MedEvo Simulado — Prova 2026
Daniela, 39 anos, primigesta, encontra-se com 12 semanas e 4 dias de gestação. Durante o rastreamento ultrassonográfico do primeiro trimestre, foi identificada uma Translucência Nucal (TN) de 4,2 mm e a presença de ducto venoso com onda A reversa. A paciente apresenta tipagem sanguínea O negativo e o teste de Coombs indireto realizado recentemente resultou negativo. Diante do risco aumentado para aneuploidias, Daniela opta pela realização de um procedimento diagnóstico invasivo imediato. Com base nos conhecimentos sobre procedimentos invasivos em medicina fetal e no manejo adequado desta paciente, assinale a alternativa correta.
TN > p95 ou ducto venoso alterado → Procedimento invasivo + Imunoglobulina anti-D se Rh negativo não sensibilizada.
A biópsia de vilo corial (BVC) é o método de escolha entre 11-14 semanas para diagnóstico citogenético. Em pacientes Rh negativo não sensibilizadas, a profilaxia com anti-D é obrigatória após o procedimento.

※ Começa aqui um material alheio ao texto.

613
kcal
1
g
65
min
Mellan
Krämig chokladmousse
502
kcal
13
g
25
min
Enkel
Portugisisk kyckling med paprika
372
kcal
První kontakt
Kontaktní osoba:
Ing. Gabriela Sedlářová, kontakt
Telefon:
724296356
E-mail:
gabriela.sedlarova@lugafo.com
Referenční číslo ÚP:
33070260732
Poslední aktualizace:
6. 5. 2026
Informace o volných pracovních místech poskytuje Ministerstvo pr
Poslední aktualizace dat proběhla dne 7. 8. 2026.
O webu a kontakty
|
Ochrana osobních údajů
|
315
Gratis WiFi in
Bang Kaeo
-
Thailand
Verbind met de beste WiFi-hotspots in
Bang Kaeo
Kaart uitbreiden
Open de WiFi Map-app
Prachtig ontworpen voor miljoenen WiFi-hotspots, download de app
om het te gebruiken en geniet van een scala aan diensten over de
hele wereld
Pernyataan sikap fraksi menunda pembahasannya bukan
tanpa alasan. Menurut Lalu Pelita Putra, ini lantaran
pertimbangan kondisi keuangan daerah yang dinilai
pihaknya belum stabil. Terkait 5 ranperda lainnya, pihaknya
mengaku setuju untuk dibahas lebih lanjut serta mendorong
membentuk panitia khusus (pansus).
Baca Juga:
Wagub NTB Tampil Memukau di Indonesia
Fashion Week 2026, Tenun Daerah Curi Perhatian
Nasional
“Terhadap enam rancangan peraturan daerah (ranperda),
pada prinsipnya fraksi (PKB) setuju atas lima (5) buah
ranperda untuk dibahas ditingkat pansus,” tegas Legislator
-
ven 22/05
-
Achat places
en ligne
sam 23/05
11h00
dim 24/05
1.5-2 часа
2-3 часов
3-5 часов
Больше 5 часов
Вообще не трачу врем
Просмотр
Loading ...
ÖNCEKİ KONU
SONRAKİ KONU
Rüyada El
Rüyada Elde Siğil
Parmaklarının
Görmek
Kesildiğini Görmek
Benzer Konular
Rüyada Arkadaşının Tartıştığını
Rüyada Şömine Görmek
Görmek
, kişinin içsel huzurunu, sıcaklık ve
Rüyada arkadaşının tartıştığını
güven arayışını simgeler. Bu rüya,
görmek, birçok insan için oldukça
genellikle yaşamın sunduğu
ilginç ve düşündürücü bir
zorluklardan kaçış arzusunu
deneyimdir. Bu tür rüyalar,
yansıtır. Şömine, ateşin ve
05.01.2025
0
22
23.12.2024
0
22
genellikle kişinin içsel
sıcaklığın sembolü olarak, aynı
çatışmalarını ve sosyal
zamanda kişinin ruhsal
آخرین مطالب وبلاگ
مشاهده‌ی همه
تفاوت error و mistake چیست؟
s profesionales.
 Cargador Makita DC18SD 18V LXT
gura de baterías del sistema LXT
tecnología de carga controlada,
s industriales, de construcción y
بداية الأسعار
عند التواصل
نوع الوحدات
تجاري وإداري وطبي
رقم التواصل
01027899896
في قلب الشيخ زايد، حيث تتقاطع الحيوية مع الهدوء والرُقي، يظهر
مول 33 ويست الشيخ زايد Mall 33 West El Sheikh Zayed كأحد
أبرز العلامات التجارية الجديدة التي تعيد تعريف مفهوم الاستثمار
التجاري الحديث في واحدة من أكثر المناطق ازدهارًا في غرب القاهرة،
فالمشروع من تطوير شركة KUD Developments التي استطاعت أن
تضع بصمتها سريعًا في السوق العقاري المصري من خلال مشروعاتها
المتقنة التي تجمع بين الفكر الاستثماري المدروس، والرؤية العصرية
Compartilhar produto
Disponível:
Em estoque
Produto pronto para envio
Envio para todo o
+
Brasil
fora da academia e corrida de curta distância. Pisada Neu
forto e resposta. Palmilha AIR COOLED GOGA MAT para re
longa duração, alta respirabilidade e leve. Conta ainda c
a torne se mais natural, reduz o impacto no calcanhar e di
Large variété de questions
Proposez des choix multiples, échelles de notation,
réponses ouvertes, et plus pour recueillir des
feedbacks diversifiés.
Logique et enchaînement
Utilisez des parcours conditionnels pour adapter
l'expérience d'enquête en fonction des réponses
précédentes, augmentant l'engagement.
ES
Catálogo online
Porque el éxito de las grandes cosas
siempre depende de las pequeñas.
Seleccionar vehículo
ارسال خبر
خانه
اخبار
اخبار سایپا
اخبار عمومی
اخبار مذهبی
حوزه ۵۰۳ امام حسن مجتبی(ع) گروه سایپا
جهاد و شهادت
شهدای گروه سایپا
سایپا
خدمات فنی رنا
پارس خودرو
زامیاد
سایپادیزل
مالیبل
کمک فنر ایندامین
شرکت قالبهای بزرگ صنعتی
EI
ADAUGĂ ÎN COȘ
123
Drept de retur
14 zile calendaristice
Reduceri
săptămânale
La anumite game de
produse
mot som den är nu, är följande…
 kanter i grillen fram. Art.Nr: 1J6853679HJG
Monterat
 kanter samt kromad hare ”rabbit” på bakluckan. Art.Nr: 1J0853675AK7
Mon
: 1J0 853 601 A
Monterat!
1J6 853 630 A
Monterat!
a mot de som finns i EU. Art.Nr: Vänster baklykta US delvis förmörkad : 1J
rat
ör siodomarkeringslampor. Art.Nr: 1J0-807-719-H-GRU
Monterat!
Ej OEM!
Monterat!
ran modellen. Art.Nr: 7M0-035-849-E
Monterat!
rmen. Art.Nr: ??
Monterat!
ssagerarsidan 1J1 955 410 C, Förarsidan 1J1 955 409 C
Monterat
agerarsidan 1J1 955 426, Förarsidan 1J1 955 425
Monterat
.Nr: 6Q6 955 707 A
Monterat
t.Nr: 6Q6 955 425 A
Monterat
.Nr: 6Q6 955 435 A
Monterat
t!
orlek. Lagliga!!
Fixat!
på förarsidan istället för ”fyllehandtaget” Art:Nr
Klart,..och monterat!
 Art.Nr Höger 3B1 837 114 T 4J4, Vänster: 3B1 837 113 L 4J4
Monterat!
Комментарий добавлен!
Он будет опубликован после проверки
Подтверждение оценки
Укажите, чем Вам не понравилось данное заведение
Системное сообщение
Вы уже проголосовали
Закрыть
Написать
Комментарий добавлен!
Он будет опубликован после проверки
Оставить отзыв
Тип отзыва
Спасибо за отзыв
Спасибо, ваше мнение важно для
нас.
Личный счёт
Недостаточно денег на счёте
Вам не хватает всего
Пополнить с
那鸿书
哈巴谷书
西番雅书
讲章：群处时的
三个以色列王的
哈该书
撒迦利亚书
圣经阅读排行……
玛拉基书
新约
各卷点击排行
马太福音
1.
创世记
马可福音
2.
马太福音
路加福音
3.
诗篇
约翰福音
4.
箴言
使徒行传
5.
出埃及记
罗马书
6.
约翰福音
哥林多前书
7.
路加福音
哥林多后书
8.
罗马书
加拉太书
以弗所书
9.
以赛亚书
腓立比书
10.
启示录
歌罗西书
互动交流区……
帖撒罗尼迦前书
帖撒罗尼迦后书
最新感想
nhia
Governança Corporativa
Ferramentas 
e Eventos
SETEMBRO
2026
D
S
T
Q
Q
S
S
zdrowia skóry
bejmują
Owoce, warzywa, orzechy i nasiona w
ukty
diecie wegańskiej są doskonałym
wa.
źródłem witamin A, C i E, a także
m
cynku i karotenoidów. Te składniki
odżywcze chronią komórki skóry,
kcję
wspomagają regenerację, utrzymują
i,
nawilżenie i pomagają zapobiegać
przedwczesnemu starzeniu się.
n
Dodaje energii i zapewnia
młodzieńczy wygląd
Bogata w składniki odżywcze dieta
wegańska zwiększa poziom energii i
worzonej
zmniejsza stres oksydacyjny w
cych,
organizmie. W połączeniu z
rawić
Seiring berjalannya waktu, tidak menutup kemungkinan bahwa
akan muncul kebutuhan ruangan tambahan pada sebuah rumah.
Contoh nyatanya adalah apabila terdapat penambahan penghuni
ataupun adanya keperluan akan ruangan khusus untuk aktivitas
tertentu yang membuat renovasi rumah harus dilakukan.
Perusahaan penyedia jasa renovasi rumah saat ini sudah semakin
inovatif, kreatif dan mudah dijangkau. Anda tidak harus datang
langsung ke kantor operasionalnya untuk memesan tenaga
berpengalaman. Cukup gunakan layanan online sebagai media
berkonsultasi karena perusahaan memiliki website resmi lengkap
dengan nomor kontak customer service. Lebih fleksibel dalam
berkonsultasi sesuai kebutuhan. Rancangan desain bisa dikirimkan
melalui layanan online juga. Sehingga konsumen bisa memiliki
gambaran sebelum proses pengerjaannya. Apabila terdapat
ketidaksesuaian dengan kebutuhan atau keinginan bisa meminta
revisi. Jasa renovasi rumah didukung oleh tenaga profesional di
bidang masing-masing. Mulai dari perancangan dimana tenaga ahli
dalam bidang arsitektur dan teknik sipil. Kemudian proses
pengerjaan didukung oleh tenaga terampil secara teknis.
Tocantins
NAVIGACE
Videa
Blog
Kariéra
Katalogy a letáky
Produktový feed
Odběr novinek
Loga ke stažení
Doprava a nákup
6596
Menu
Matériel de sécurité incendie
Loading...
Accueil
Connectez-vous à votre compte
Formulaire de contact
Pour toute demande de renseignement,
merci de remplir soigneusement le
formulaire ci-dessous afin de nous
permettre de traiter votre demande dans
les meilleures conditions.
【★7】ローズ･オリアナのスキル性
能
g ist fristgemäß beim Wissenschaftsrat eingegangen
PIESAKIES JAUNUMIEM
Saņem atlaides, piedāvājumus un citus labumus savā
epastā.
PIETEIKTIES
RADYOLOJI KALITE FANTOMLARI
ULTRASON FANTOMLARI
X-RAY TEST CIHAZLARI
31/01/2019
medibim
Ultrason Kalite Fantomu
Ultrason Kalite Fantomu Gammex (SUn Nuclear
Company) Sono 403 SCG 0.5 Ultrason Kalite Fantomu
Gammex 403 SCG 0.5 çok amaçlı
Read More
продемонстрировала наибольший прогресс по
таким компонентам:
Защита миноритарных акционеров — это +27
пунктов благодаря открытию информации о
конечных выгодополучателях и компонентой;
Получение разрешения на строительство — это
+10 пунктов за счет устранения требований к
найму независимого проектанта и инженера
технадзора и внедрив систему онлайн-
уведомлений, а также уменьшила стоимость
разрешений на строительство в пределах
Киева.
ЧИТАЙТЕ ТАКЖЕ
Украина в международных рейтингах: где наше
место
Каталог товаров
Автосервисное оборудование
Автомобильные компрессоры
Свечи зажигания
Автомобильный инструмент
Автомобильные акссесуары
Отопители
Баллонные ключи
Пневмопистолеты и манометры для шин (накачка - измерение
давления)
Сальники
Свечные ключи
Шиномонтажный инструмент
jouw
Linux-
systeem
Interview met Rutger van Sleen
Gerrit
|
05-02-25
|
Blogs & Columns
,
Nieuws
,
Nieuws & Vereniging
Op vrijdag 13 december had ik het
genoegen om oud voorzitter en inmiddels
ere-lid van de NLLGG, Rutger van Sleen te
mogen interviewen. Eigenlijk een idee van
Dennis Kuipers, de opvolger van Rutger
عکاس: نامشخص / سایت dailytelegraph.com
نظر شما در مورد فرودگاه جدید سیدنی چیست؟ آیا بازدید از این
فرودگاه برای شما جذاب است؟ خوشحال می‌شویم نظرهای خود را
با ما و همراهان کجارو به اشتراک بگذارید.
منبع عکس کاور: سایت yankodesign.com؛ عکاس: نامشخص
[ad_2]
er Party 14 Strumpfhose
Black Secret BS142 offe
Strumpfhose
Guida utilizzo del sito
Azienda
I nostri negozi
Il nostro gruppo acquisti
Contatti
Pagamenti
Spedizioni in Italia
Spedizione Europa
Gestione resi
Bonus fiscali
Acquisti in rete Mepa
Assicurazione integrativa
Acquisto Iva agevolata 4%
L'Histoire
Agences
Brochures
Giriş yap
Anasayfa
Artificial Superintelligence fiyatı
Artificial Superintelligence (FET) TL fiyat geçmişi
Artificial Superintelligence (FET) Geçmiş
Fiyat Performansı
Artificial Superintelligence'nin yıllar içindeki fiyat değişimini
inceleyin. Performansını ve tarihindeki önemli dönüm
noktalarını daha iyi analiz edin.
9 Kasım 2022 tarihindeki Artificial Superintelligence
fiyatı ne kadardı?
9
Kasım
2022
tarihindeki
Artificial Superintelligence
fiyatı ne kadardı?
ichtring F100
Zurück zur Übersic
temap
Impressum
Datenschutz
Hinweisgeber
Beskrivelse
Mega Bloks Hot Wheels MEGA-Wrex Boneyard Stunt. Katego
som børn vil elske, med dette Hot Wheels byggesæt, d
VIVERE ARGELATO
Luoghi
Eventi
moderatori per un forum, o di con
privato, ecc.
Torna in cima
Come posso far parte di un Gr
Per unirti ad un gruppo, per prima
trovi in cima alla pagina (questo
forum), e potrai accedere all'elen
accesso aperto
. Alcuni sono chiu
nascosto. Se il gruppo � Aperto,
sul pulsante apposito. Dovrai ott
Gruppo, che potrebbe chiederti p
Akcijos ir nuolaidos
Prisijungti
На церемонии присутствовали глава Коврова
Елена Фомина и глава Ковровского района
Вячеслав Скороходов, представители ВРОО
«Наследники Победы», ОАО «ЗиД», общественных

O rastreamento do primeiro trimestre (11 semanas a 13 semanas e 6 dias) utiliza a idade materna, marcadores bioquímicos e ultrassonográficos (Translucência Nucal, osso nasal e ducto venoso) para calcular o risco de aneuploidias. Uma TN aumentada (geralmente > 3,5 mm ou acima do percentil 95 para o CCN) e a onda A reversa no ducto venoso são marcadores de alto risco não apenas para trissomias (como T21, T18 e T13), mas também para malformações cardíacas e outras síndromes genéticas. Diante desses achados, o casal deve ser aconselhado sobre a realização de testes diagnósticos invasivos. A Biópsia de Vilo Corial (BVC) é o procedimento padrão-ouro para essa idade gestacional. É fundamental que o médico assistente verifique o status Rh materno; se negativo e não sensibilizado, a profilaxia com imunoglobulina anti-D é uma etapa crítica do cuidado para prevenir a isoimunização Rh futura.
A principal vantagem da biópsia de vilo corial (BVC) é a precocidade do diagnóstico, podendo ser realizada entre a 11ª e a 14ª semana de gestação, enquanto a amniocentese clássica é recomendada apenas após a 15ª ou 16ª semana. Realizar um diagnóstico citogenético mais cedo permite uma tomada de decisão mais rápida e, se necessário, um manejo obstétrico menos invasivo em caso de interrupção legal ou planejamento de cuidados neonatais específicos. Embora a BVC tenha um risco discretamente superior de perda fetal em comparação à amniocentese de segundo trimestre (cerca de 0,5-1%), a amniocentese precoce (antes de 15 semanas) é formalmente contraindicada devido ao risco aumentado de perda gestacional e malformações como o pé torto congênito, decorrentes da descompressão da cavidade amniótica em formação.
Em gestantes com tipagem sanguínea Rh negativo e teste de Coombs indireto negativo (não sensibilizadas), qualquer procedimento invasivo que possa causar hemorragia fetomaterna exige a administração profilática de imunoglobulina anti-D. Procedimentos como a biópsia de vilo corial, amniocentese ou cordocentese podem promover a passagem de hemácias fetais (potencialmente Rh positivo) para a circulação materna. Se a mãe for exposta ao antígeno D, ela pode desenvolver anticorpos (sensibilização), o que coloca em risco gestações futuras através da doença hemolítica perinatal. A dose padrão de 300 mcg de imunoglobulina anti-D deve ser administrada preferencialmente nas primeiras 72 horas após o procedimento para neutralizar as hemácias fetais e prevenir a resposta imune materna.
O mosaicismo placentário confinado é uma limitação potencial da biópsia de vilo corial (BVC). Como a BVC coleta células do trofoblasto (que darão origem à placenta), existe a possibilidade de que uma alteração cromossômica esteja presente apenas na placenta e não no feto propriamente dito. Isso ocorre em cerca de 1-2% dos casos. Quando um mosaicismo é detectado na BVC, ele não pode ser considerado um diagnóstico definitivo de mosaicismo fetal. Nesses casos, é mandatória a realização de uma amniocentese complementar após a 15ª-16ª semana, pois os amniócitos têm origem no epiblasto e refletem com maior fidelidade a constituição genética real do feto, permitindo diferenciar o mosaicismo confinado à placenta do mosaicismo fetal verdadeiro.